3.2.1 Instantaneous tracer transport

The transport process of the scalar over the backwards facing step is analysed based on its instantaneous evolution. The unsteadiness and highly turbulent nature of the flow, previously acknowledged in Sect. 3.1.2, together with the short injection duration of the scalar makes the solute transport dependent on the instantaneous flow field. The scalar transport within the first compartment is visualised in Fig. 12, which presents contours of normalised instantaneous tracer concentration (\(C/C_0\)) and 2D streamlines coloured by normalised instantaneous x-velocities (\(U/U_b\)) plotted at the compartment’s midspan plane, i.e. \(y/B_c\) = 0.5, at four instants in time, namely \(t = 27\), 36, 102 and 124.5 s, for which \(t = 0\) s when the passive scalar is injected at the compartment inlet plane.

Fig. 12
figure 12

Normalised tracer concentration contours (\(C/C_0\)) and super-imposed flow streamlines colour-coded by the instantaneous normalised x-velocity (\(U/U_b\)) in the middle of the first chamber \((y/B_c = 0.5)\) at four different instants: a \(t = 27\) s \((\theta =0.021)\), b \(t = 36\,s (\theta =0.028)\), c \(t = 102\,s (\theta =0.08)\), and d \(t = 124.5\,s (\theta =0.099)\). Black squares represent the sampling points

Figure 12 illustrates the turbulent nature of the flow in the first chamber. As seen in the time-averaged flow field exhibited in Fig. 5a, the flow is dominated by the inflow jet on the upper side of the chamber, a recirculation zone (in the form of a large-scale) eddy underneath it and a small counter-rotating vortex at the bottom left. However, Fig. 12 shows how the boundaries of these two vortices oscillate in time, the formation of several cores at different instants, or the emergence of small rollers at the interface between the inflow jet and the main eddy, which can be related to the low-frequency events reported in Fig. 7d. As an example, the core of the dominating large-scale eddy changes its position in time, as it oscillates between x/L = 0.4 and 0.7 together with an irregular sudden subdivision into two or more cores, as shown in Fig. 12b, d. Additionally, Fig. 12 also illustrates the transient nature of the tracer injection and its dependence on the instantaneous flow field, as some transient eddies trap and advect high concentrations of tracer. Following the evolution in time, Fig. 12a shows the high momentum of the inflow advecting the tracer towards the exit of the first compartment. Due to the instability of the shear layer between the inflow jet and the large-scale recirculation a small fraction of tracer entrains the dominating flow structure before \(x/L \approx 0.7\).
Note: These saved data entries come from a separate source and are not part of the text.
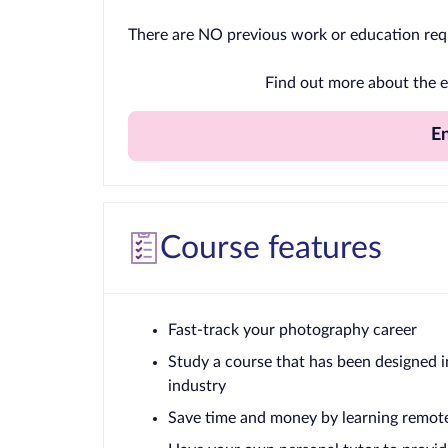
There are NO previous work or education req
Find out more about the e
E
Course features
Fast-track your photography career
Study a course that has been designed i
industry
Save time and money by learning remot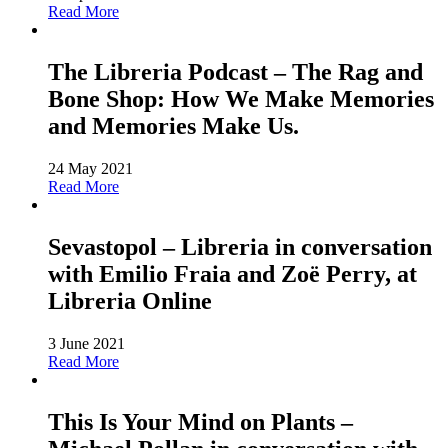
Read More
The Libreria Podcast – The Rag and
Bone Shop: How We Make Memories
and Memories Make Us.
24 May 2021
Read More
Sevastopol – Libreria in conversation
with Emilio Fraia and Zoë Perry, at
Libreria Online
3 June 2021
Read More
This Is Your Mind on Plants –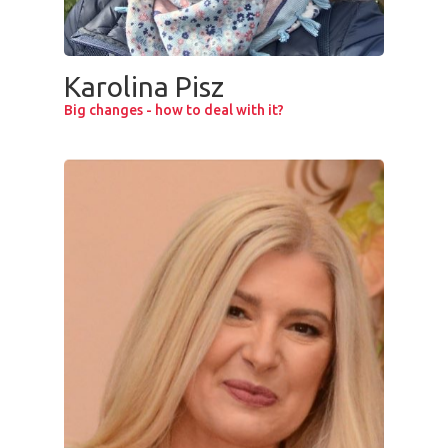
Karolina Pisz
Big changes - how to deal with it?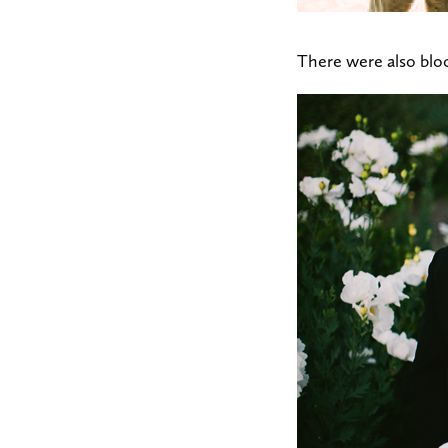
There were also blo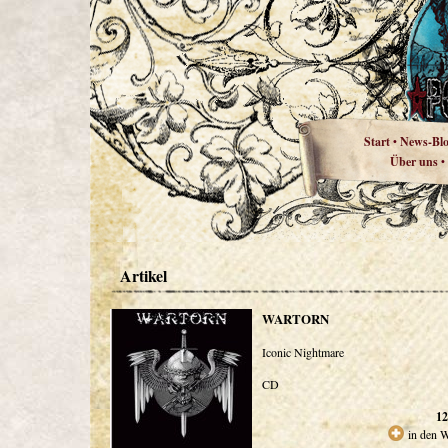
Start
News-Bl
•
Über uns
•
Artikel
WARTORN
Iconic Nightmare
CD
12
in den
Figure 12b suggests that the clockwise rotation of the dominating large-scale eddy transports the majority of the tracer down the end-wall of the compartment towards the channel bottom. The presence of an instantaneous eddy at \(x/L = 0.75\), \(z/H = 0.6\) is noteworthy since it traps part of the tracer and directs it towards the centre of the compartment. At \(t = 102\) s, Fig. 12c, the majority of the tracer is transported halfway through the compartment and continues to be transported towards the entrance of the chamber. It is observed in Fig. 12d that at \(t = 124.5\) s part of the tracer is trapped inside a recirculation area directly downstream of the inlet, below the free-surface jet. At this instant the main recirculation zone occupies the right half of the compartment and tracer is accordingly transported and mixed by the clockwise motion of the recirculation.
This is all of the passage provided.